▸ **WHAT THE TASK REQUIRES**
Whenever a line carries the word "that", pull it out of the entries.

*** Opening of RAW DATA ***

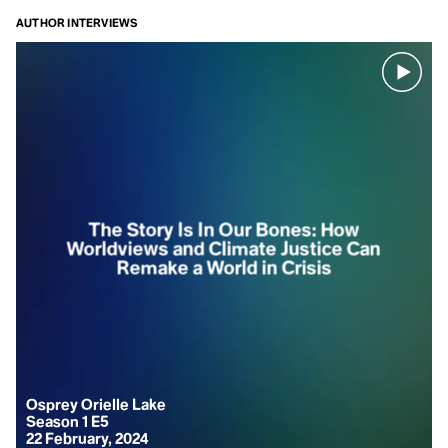
idea, arguing
AUTHOR INTERVIEWS
that our
collective
anxiety is
rooted in a
pervasive,
societal
narcissism,
fostered by
the Western
capitalist
The Story Is In Our Bones: How
notion of
Worldviews and Climate Justice Can
Remake a World in Crisis
survival
through
individualist
consumption.
The
alternative is
reconnection,
Osprey Orielle Lake
remembering
Season 1 E5
22 February, 2024
that we are a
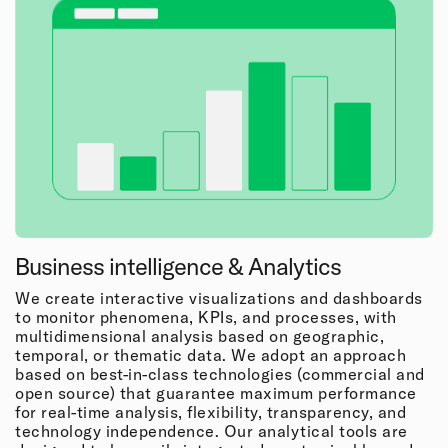
Business intelligence & Analytics
We create interactive visualizations and dashboards
to monitor phenomena, KPIs, and processes, with
multidimensional analysis based on geographic,
temporal, or thematic data. We adopt an approach
based on best-in-class technologies (commercial and
open source) that guarantee maximum performance
for real-time analysis, flexibility, transparency, and
technology independence. Our analytical tools are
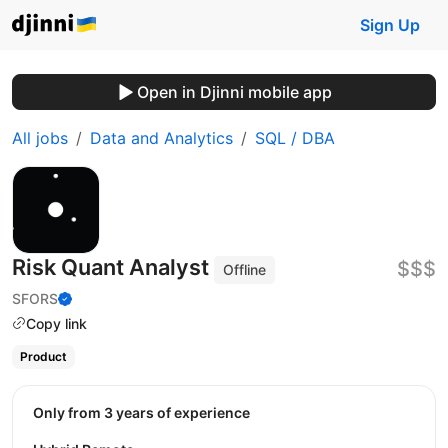
Sign Up
Open in Djinni mobile app
All jobs
Data and Analytics
SQL / DBA
Risk Quant Analyst
$$$
Offline
SFORS
Copy link
Product
Only from 3 years of experience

*** Close of RAW DATA ***

▸ **RESULT OF THIS EXERCISE**
that our
that we are a
open source) that guarantee maximum performance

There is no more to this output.